Let’s load the houseprice data.
For this practice, I will use the houseprices dataset. This dataset includes the following:
The floor area
price
the number of bedrooms
for a sample of houses sold in Aranda in 1999. Aranda is a suburb of Canberra, Australia.
list.of.packages <- c("Stat2Data", "datasets", "boot", "HistData")
new.packages <- list.of.packages[!(list.of.packages %in% installed.packages()[,"Package"])]
if(length(new.packages)) install.packages(new.packages)
library(HistData)
library(Stat2Data)
houseprices <- read.csv("houseprices.csv")
dim(houseprices)
## [1] 15 3
This dataset is at the house level (1 observation = 1 house) The dataset has 15 observations and 3 variables. I used R code to compute this and display it inline (i.e. calling dim(houseprices)[.]), but in case you don’t believe these numbers, you can prove it with an str statement.
str(houseprices)
## 'data.frame': 15 obs. of 3 variables:
## $ area : int 694 905 802 1366 716 963 821 714 1018 887 ...

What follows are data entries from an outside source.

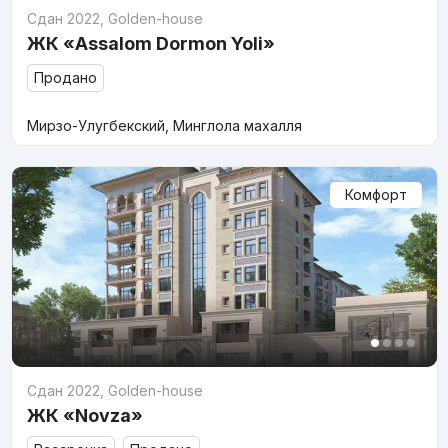
Сдан 2022
,
Golden-house
ЖК «Assalom Dormon Yoli»
Продано
Мирзо-Улугбекский, Минглола махалля
Комфорт
Сдан 2022
,
Golden-house
ЖК «Novza»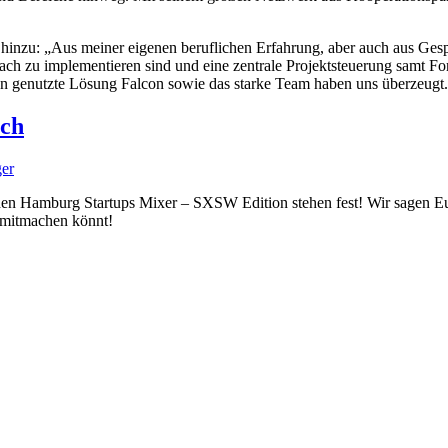
inzu: „Aus meiner eigenen beruflichen Erfahrung, aber auch aus Gesp
nfach zu implementieren sind und eine zentrale Projektsteuerung samt 
n genutzte Lösung Falcon sowie das starke Team haben uns überzeugt
tch
ger
für den Hamburg Startups Mixer – SXSW Edition stehen fest! Wir sagen
r mitmachen könnt!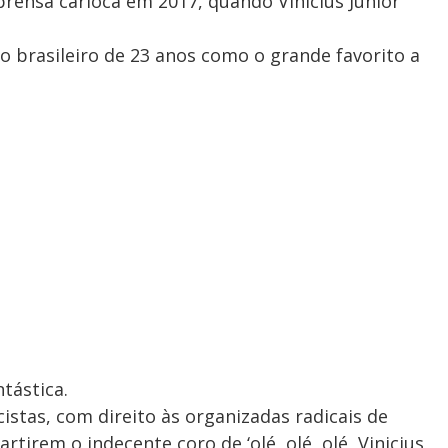
rensa carioca em 2017, quando Vinicius Júnior
o brasileiro de 23 anos como o grande favorito a
tástica.
stas, com direito às organizadas radicais de
rtirem o indecente coro de ‘olé, olé, olé, Vinicius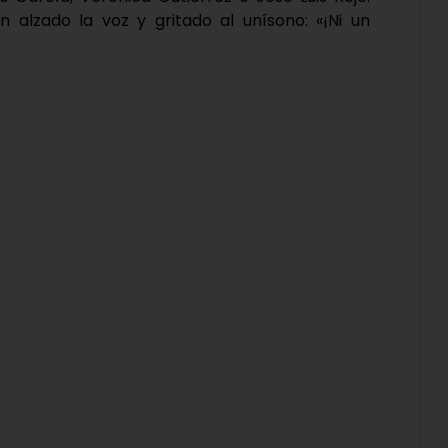
n alzado la voz y gritado al unísono: «¡Ni un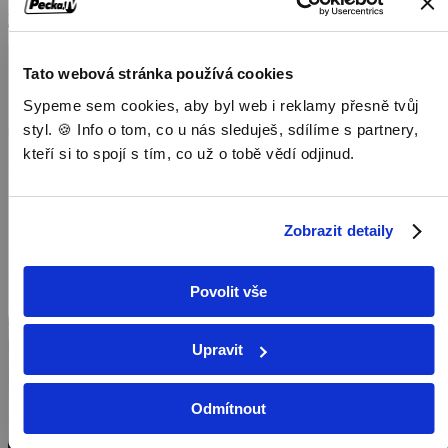
Dokumenty / Cestopisné dokumenty
Tato webová stránka používá cookies
Sypeme sem cookies, aby byl web i reklamy přesně tvůj
styl. 🍪 Info o tom, co u nás sleduješ, sdílíme s partnery,
kteří si to spojí s tím, co už o tobě vědí odjinud.
Zobrazit detaily
Povolit vše
Upravit
Odmítnout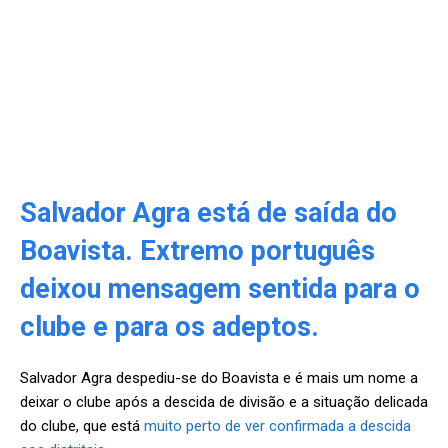
Salvador Agra está de saída do
Boavista. Extremo português
deixou mensagem sentida para o
clube e para os adeptos.
Salvador Agra despediu-se do Boavista e é mais um nome a
deixar o clube após a descida de divisão e a situação delicada
do clube, que está
muito perto de ver confirmada a descida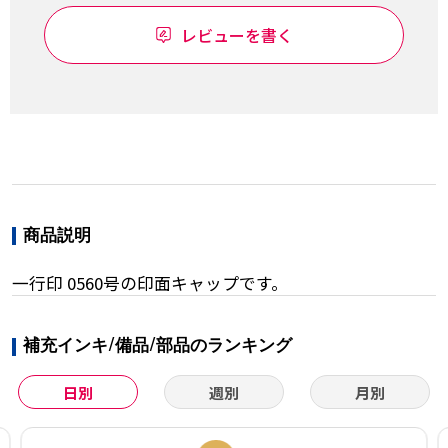
レビューを書く
商品説明
一行印 0560号の印面キャップです。
補充インキ/備品/部品のランキング
日別
週別
月別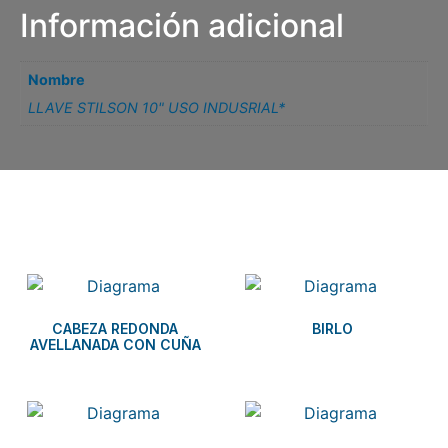
Información adicional
Nombre
LLAVE STILSON 10" USO INDUSRIAL*
Related products
CABEZA REDONDA
BIRLO
AVELLANADA CON CUÑA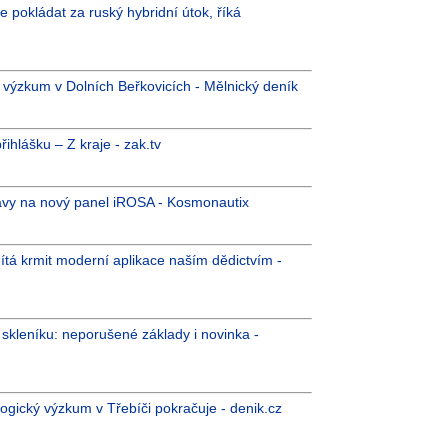
e pokládat za ruský hybridní útok, říká
i výzkum v Dolních Beřkovicích - Mělnický deník
hlášku – Z kraje - zak.tv
ípravy na nový panel iROSA - Kosmonautix
mítá krmit moderní aplikace naším dědictvím -
kleníku: neporušené základy i novinka -
logický výzkum v Třebíči pokračuje - denik.cz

## $ bedrooms : int 4 4 4 4 4 4 4 4 4 4 ...
## $ sale.price: num 192 215 215 274 113 ...
As shown in the above table, thes dataset is perfectly equipped to examine the determinants of house prices, making it a very strong piece of research.
summary(houseprices)
## area bedrooms sale.price
## Min. : 694.0 Min. :4.000 Min. :112.7
## 1st Qu.: 743.5 1st Qu.:4.000 1st Qu.:213.5
## Median : 821.0 Median :4.000 Median :221.5
## Mean : 889.3 Mean :4.333 Mean :237.7
## 3rd Qu.: 984.5 3rd Qu.:4.500 3rd Qu.:267.0
## Max. :1366.0 Max. :6.000 Max. :375.0
I use inline r syntax to compute min, median, and max of “sale.price”

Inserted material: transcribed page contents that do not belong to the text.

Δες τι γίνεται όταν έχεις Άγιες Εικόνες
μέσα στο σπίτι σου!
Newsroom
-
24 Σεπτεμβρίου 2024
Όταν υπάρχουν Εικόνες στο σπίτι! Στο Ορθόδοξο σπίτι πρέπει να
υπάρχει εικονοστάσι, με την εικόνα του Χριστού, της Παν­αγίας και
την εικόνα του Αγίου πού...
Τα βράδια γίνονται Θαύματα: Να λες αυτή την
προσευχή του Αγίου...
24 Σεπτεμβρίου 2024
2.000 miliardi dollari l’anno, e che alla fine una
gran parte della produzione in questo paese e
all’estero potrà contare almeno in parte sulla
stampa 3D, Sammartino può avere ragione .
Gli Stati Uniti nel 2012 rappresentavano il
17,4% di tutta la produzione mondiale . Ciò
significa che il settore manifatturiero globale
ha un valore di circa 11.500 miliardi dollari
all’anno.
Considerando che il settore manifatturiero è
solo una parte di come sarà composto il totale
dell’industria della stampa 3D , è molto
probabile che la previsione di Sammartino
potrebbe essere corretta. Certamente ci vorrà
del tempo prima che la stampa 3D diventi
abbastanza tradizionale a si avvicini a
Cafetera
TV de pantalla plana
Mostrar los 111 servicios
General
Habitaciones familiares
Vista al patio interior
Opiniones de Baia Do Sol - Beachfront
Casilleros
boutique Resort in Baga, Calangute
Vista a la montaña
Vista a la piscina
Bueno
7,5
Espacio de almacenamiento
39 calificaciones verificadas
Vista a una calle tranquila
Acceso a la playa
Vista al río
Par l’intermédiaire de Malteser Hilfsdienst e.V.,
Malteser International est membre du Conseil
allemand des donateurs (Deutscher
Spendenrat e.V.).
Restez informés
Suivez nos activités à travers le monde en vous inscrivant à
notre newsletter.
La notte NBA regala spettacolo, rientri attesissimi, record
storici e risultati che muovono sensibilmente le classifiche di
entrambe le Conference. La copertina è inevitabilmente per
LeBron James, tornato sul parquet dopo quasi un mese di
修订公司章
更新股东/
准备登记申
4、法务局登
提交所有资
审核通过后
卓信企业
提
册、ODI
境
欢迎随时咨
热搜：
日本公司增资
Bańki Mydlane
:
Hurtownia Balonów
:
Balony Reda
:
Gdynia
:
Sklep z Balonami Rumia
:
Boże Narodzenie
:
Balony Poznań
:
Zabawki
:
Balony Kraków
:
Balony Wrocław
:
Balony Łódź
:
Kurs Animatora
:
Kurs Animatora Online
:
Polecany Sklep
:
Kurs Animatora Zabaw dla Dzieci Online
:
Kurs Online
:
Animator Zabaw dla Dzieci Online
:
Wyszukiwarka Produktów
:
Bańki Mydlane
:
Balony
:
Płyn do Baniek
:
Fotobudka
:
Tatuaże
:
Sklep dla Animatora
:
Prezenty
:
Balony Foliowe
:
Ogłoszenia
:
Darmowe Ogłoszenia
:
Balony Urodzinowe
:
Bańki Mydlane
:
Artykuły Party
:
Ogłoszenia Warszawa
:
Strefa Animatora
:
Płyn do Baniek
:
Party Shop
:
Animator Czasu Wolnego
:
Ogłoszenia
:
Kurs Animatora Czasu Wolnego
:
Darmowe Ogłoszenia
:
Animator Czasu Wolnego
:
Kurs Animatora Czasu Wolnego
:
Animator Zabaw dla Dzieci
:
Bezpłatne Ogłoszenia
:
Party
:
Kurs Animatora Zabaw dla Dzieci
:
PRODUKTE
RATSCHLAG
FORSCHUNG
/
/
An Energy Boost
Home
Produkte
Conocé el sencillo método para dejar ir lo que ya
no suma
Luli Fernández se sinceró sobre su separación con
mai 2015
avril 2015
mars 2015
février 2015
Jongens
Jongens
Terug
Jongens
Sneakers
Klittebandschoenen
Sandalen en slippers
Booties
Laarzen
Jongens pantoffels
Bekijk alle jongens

Here’s a pairs plot of the data.
pairs(houseprices)
Here’s a regression model of sale price on area and bedrooms.
fit<- lm(sale.price ~ area + bedrooms, data = houseprices)
summary(fit)
##
## Call:
## lm(formula = sale.price ~ area + bedrooms, data = houseprices)
##
## Residuals:
## Min 1Q Median 3Q Max
## -80.897 -4.247 1.539 13.249 42.027
##
## Coefficients:
## Estimate Std. Error t value Pr(>|t|)
## (Intercept) -141.76132 67.87204 -2.089 0.05872 .

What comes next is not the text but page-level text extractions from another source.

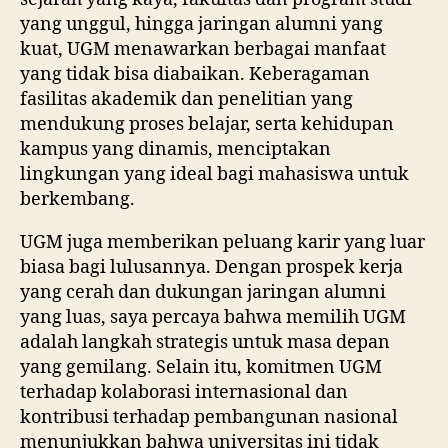
yang unggul, hingga jaringan alumni yang
kuat, UGM menawarkan berbagai manfaat
yang tidak bisa diabaikan. Keberagaman
fasilitas akademik dan penelitian yang
mendukung proses belajar, serta kehidupan
kampus yang dinamis, menciptakan
lingkungan yang ideal bagi mahasiswa untuk
berkembang.
UGM juga memberikan peluang karir yang luar
biasa bagi lulusannya. Dengan prospek kerja
yang cerah dan dukungan jaringan alumni
yang luas, saya percaya bahwa memilih UGM
adalah langkah strategis untuk masa depan
yang gemilang. Selain itu, komitmen UGM
terhadap kolaborasi internasional dan
kontribusi terhadap pembangunan nasional
menunjukkan bahwa universitas ini tidak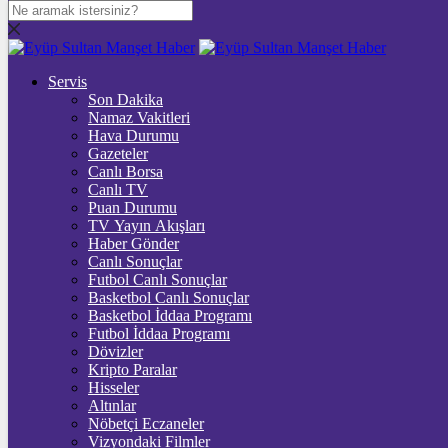
DOLAR
47,7436
$
% 0.18
Servis
EURO
Son Dakika
Namaz Vakitleri
55,2510
€
% 0.32
Hava Durumu
STERLİN
Gazeteler
Canlı Borsa
64,4811
£
% 0.38
Canlı TV
Puan Durumu
GRAM ALTIN
TV Yayın Akışları
Haber Gönder
6.660,55
%2,59
Canlı Sonuçlar
Futbol Canlı Sonuçlar
ONS
Basketbol Canlı Sonuçlar
Basketbol İddaa Programı
4.341,35
%2,39
Futbol İddaa Programı
Dövizler
BİTCOİN
Kripto Paralar
Hisseler
฿
%
Altınlar
Nöbetçi Eczaneler
ETHEREUM
Vizyondaki Filmler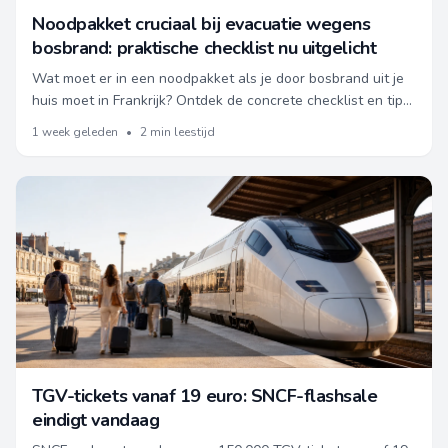
Noodpakket cruciaal bij evacuatie wegens
bosbrand: praktische checklist nu uitgelicht
Wat moet er in een noodpakket als je door bosbrand uit je
huis moet in Frankrijk? Ontdek de concrete checklist en tips
voor bewoners en vakantiegangers.
1 week geleden
•
2 min leestijd
TGV-tickets vanaf 19 euro: SNCF-flashsale
eindigt vandaag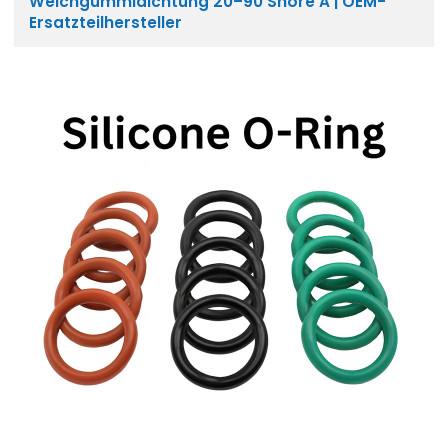
Weichgummidichtung 20–90 Shore A | OEM-
Ersatzteilhersteller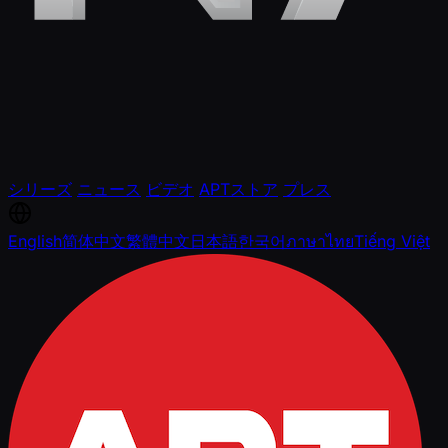
シリーズ
ニュース
ビデオ
APTストア
プレス
English
简体中文
繁體中文
日本語
한국어
ภาษาไทย
Tiếng Việt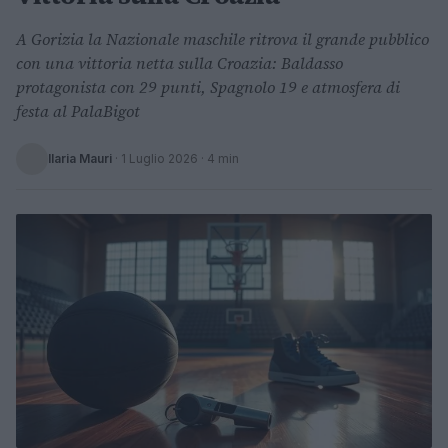
A Gorizia la Nazionale maschile ritrova il grande pubblico
con una vittoria netta sulla Croazia: Baldasso
protagonista con 29 punti, Spagnolo 19 e atmosfera di
festa al PalaBigot
Ilaria Mauri
·
1 Luglio 2026
· 4 min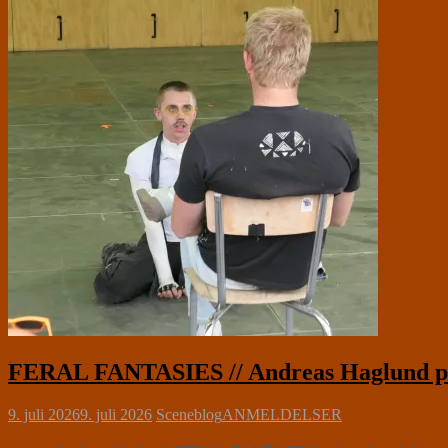
FERAL FANTASIES // Andreas Haglund på P
9. juli 2026
9. juli 2026
Sceneblog
ANMELDELSER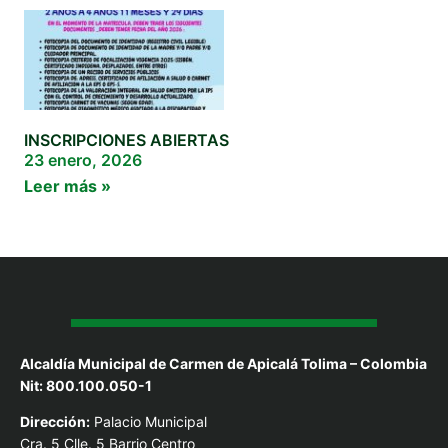
INSCRIPCIONES ABIERTAS
23 enero, 2026
Leer más »
Alcaldía Municipal de Carmen de Apicalá Tolima – Colombia
Nit: 800.100.050-1
Dirección:
Palacio Municipal
Cra. 5 Clle. 5 Barrio Centro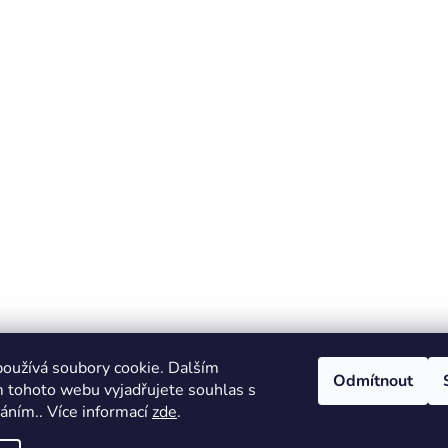
oužívá soubory cookie. Dalším
Odmítnout
 tohoto webu vyjadřujete souhlas s
váním.. Více informací
zde
.
rtnerské stránky - Autentické sportovní předměty Got Authen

## area 0.14255 0.04697 3.035 0.01038 *
## bedrooms 58.32375 14.75962 3.952 0.00192 **
## ---
## Signif. codes: 0 '***' 0.001 '**' 0.01 '*' 0.05 '.' 0.1 ' ' 1
##
## Residual standard error: 33.06 on 12 degrees of freedom
## Multiple R-squared: 0.731, Adjusted R-squared: 0.6861
## F-statistic: 16.3 on 2 and 12 DF, p-value: 0.0003792
Both the number of bedrooms and the floor area are statistically significant at 1% and 5% level, respectively.